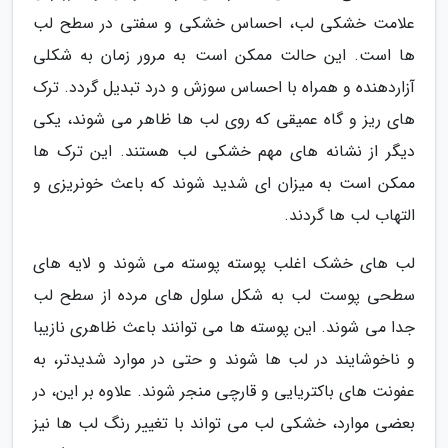
علامت خشکی لب، احساس خشکی و سفتی در سطح لب
ها است. این حالت ممکن است به مرور زمان به شکلی
آزاردهنده و همراه با احساس سوزش و درد تبدیل گردد. ترک
های ریز و گاه عمیقی که روی لب ها ظاهر می شوند، یکی
دیگر از نشانه های مهم خشکی لب هستند. این ترک ها
ممکن است به میزان ای شدید شوند که باعث خونریزی و
التهاب لب ها گردند.
لب های خشک اغلب پوسته پوسته می شوند و لایه های
سطحی پوست لب به شکل سلول های مرده از سطح لب
جدا می شوند. این پوسته ها می توانند باعث ظاهری نازیبا
و ناخوشایند در لب ها شوند و حتی در موارد شدیدتر، به
عفونت های باکتریایی و قارچی منجر شوند. علاوه بر این، در
بعضی موارد، خشکی لب می تواند با تغییر رنگ لب ها نیز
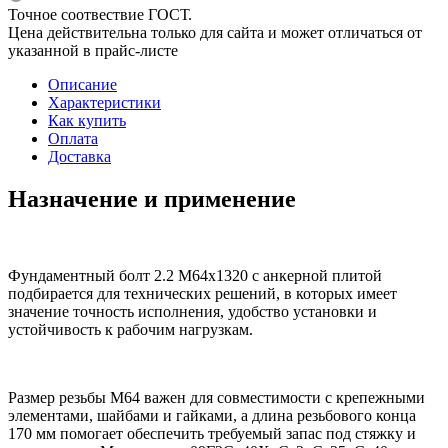
Точное соотвествие ГОСТ.
Цена действительна только для сайта и может отличаться от
указанной в прайс-листе
Описание
Характеристики
Как купить
Оплата
Доставка
Назначение и применение
Фундаментный болт 2.2 М64х1320 с анкерной плитой
подбирается для технических решений, в которых имеет
значение точность исполнения, удобство установки и
устойчивость к рабочим нагрузкам.
Размер резьбы М64 важен для совместимости с крепежными
элементами, шайбами и гайками, а длина резьбового конца
170 мм помогает обеспечить требуемый запас под стяжку и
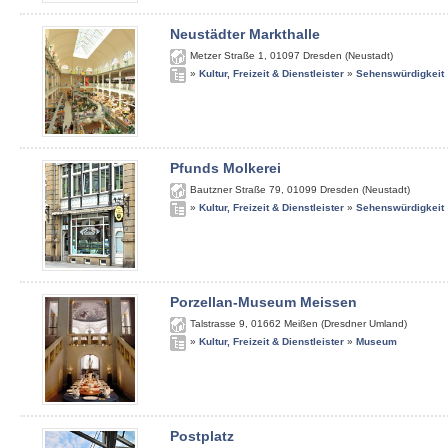
Neustädter Markthalle
Metzer Straße 1
,
01097
Dresden (Neustadt)
»
Kultur, Freizeit & Dienstleister
»
Sehenswürdigkeit
Pfunds Molkerei
Bautzner Straße 79
,
01099
Dresden (Neustadt)
»
Kultur, Freizeit & Dienstleister
»
Sehenswürdigkeit
Porzellan-Museum Meissen
Talstrasse 9
,
01662
Meißen (Dresdner Umland)
»
Kultur, Freizeit & Dienstleister
»
Museum
Postplatz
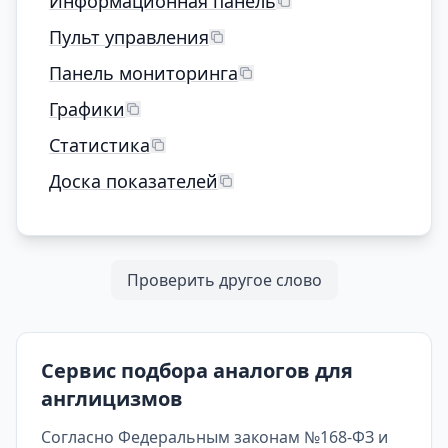
Информационная панель
Пульт управления
Панель мониторинга
Графики
Статистика
Доска показателей
Проверить другое слово
Сервис подбора аналогов для
англицизмов
Согласно Федеральным законам №168-ФЗ и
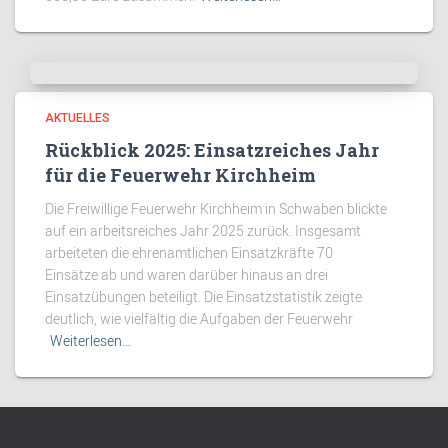
AKTUELLES
Rückblick 2025: Einsatzreiches Jahr
für die Feuerwehr Kirchheim
Die Freiwillige Feuerwehr Kirchheim in Schwaben blickte
auf ein arbeitsreiches Jahr 2025 zurück. Insgesamt
arbeiteten die ehrenamtlichen Einsatzkräfte 70
Einsätze ab und waren darüber hinaus an drei
Einsatzübungen beteiligt. Die Einsatzstatistik zeigte
deutlich, wie vielfältig die Aufgaben der Feuerwehr
Weiterlesen…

(ASSIGNMENT): Return every line from the records above that holds the word "شوند".

(SOLUTION TO THE PROBLEM):
های ریز و گاه عمیقی که روی لب ها ظاهر می شوند، یکی
ممکن است به میزان ای شدید شوند که باعث خونریزی و
لب های خشک اغلب پوسته پوسته می شوند و لایه های
جدا می شوند. این پوسته ها می توانند باعث ظاهری نازیبا
و ناخوشایند در لب ها شوند و حتی در موارد شدیدتر، به
عفونت های باکتریایی و قارچی منجر شوند. علاوه بر این، در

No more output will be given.